Segment Start: Material provided

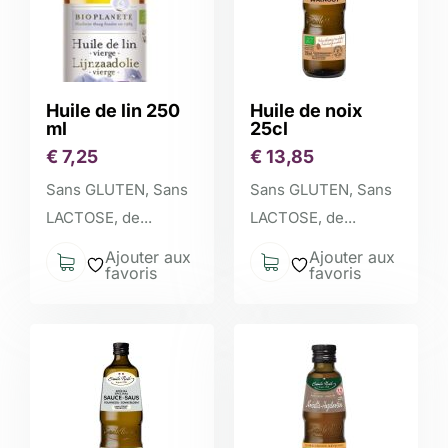
Huile de lin 250
Huile de noix
ml
25cl
€
7,25
€
13,85
Sans GLUTEN, Sans
Sans GLUTEN, Sans
LACTOSE, de...
LACTOSE, de...
Ajouter aux
Ajouter aux
favoris
favoris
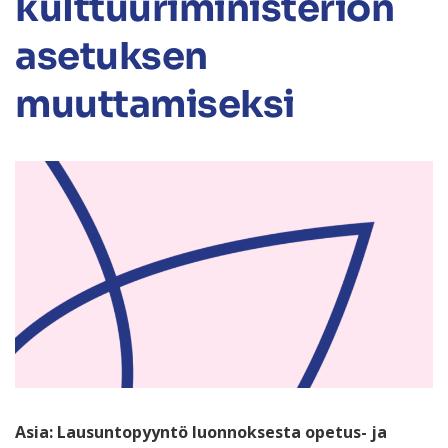
kulttuuriministeriön
asetuksen
muuttamiseksi
Asia: Lausuntopyyntö luonnoksesta opetus- ja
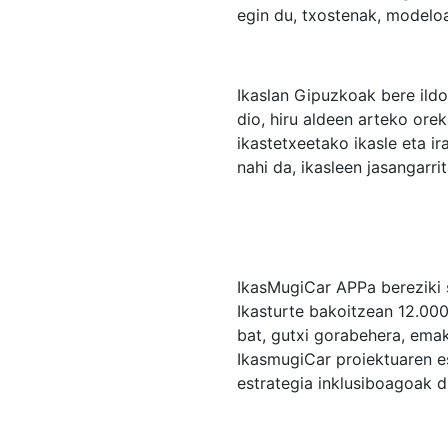
egin du, txostenak, modeloa
Ikaslan Gipuzkoak bere ildo
dio, hiru aldeen arteko or
ikastetxeetako ikasle eta i
nahi da, ikasleen jasangarr
IkasMugiCar APPa bereziki 
Ikasturte bakoitzean 12.000
bat, gutxi gorabehera, ema
IkasmugiCar proiektuaren e
estrategia inklusiboagoak 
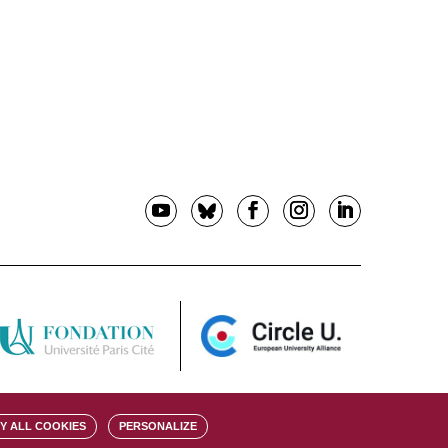
Y ALL COOKIES
PERSONALIZE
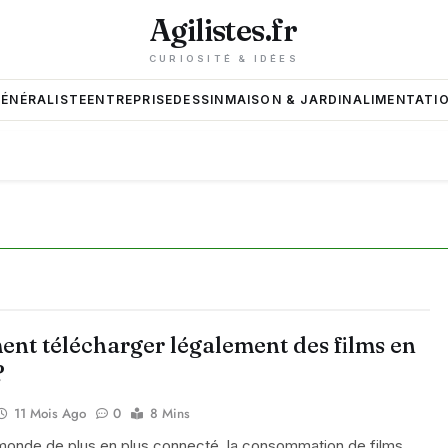
Agilistes.fr
CURIOSITÉ & IDÉES
GÉNÉRALISTE
ENTREPRISE
DESSIN
MAISON & JARDIN
ALIMENTATIO
nt télécharger légalement des films en
?
11 Mois Ago
0
8 Mins
monde de plus en plus connecté, la consommation de films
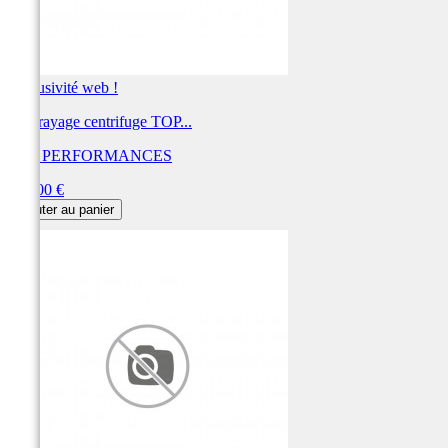
Exclusivité web !
Embrayage centrifuge TOP...
TOP PERFORMANCES
Prix
175,00 €
Ajouter au panier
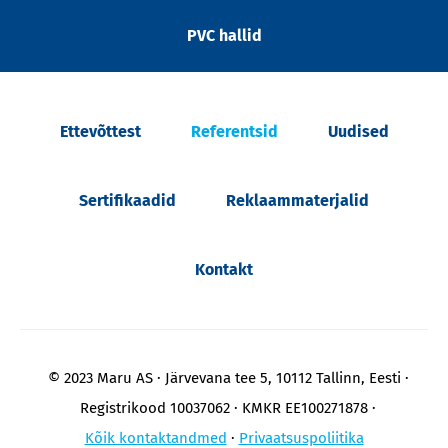
PVC hallid
Ettevõttest
Referentsid
Uudised
Sertifikaadid
Reklaammaterjalid
Kontakt
© 2023 Maru AS
Järvevana tee 5, 10112 Tallinn, Eesti
Registrikood 10037062
KMKR EE100271878
Kõik kontaktandmed
Privaatsuspoliitika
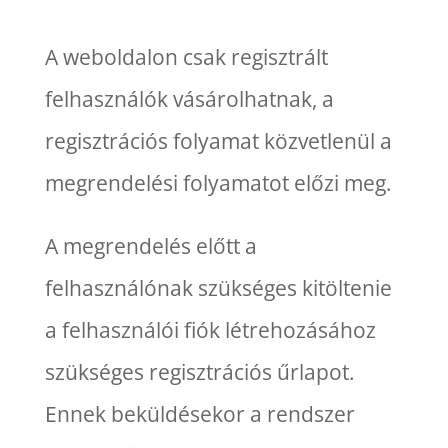
A weboldalon csak regisztrált
felhasználók vásárolhatnak, a
regisztrációs folyamat közvetlenül a
megrendelési folyamatot előzi meg.
A megrendelés előtt a
felhasználónak szükséges kitöltenie
a felhasználói fiók létrehozásához
szükséges regisztrációs űrlapot.
Ennek beküldésekor a rendszer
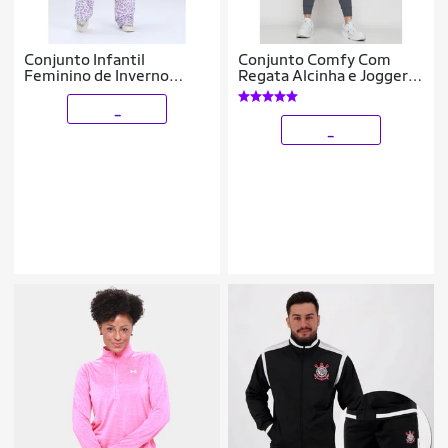
Conjunto Infantil
Conjunto Comfy Com
Feminino de Inverno
Regata Alcinha e Jogger
Cropped e Calça Oncinha
Canelada Salvatore
Fashion
_
_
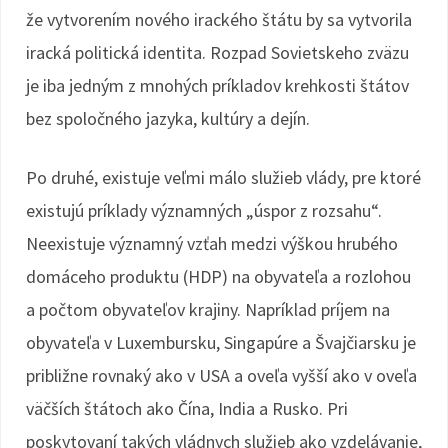
že vytvorením nového irackého štátu by sa vytvorila
iracká politická identita. Rozpad Sovietskeho zväzu
je iba jedným z mnohých príkladov krehkosti štátov
bez spoločného jazyka, kultúry a dejín.
Po druhé, existuje veľmi málo služieb vlády, pre ktoré
existujú príklady významných „úspor z rozsahu“.
Neexistuje významný vzťah medzi výškou hrubého
domáceho produktu (HDP) na obyvateľa a rozlohou
a počtom obyvateľov krajiny. Napríklad príjem na
obyvateľa v Luxembursku, Singapúre a Švajčiarsku je
približne rovnaký ako v USA a oveľa vyšší ako v oveľa
väčších štátoch ako Čína, India a Rusko. Pri
poskytovaní takých vládnych služieb ako vzdelávanie,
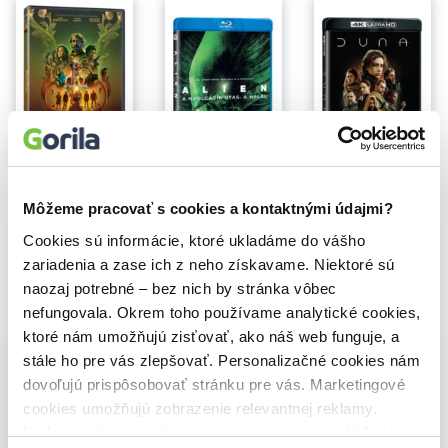
Na sklade
Na sklade
Prachová příšera
A nyolcadik utas: a Halál - Színházi és rendezői vágás (HU)
Duna Ultra HD Blu-ray
10,40€
6,90€
18,00€
Môžeme pracovať s cookies a kontaktnými údajmi?
Cookies sú informácie, ktoré ukladáme do vášho
zariadenia a zase ich z neho získavame. Niektoré sú
naozaj potrebné – bez nich by stránka vôbec
Vybrané pre teba
nefungovala. Okrem toho používame analytické cookies,
ktoré nám umožňujú zisťovať, ako náš web funguje, a
stále ho pre vás zlepšovať. Personalizačné cookies nám
dovoľujú prispôsobovať stránku pre vás. Marketingové
cookies umožňujú zobrazenie relevantnej reklamy.
Niektoré údaje zdieľame aj s tretími stranami. Veľmi by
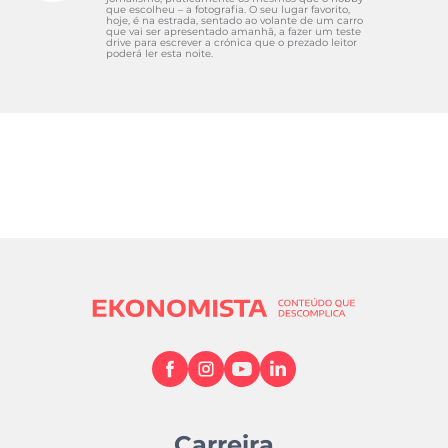
que escolheu – a fotografia. O seu lugar favorito,
hoje, é na estrada, sentado ao volante de um carro
que vai ser apresentado amanhã, a fazer um teste
drive para escrever a crónica que o prezado leitor
poderá ler esta noite.
Carreira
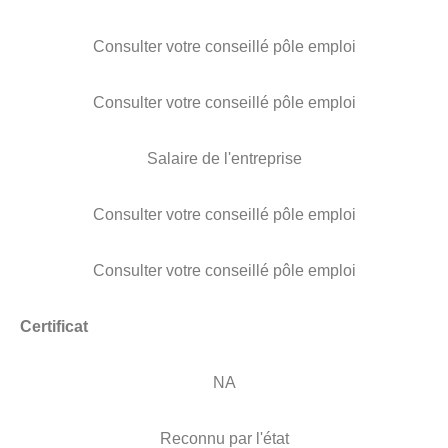
Consulter votre conseillé pôle emploi
Consulter votre conseillé pôle emploi
Salaire de l'entreprise
Consulter votre conseillé pôle emploi
Consulter votre conseillé pôle emploi
Certificat
NA
Reconnu par l'état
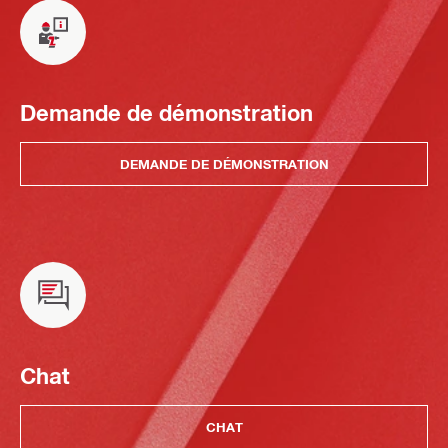
Demande de démonstration
DEMANDE DE DÉMONSTRATION
Chat
CHAT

Segment End: Material provided

*Task description:*
Copy out every line of the material above that contains the string "obyvateľa".

*Completed task:*
domáceho produktu (HDP) na obyvateľa a rozlohou
obyvateľa v Luxembursku, Singapúre a Švajčiarsku je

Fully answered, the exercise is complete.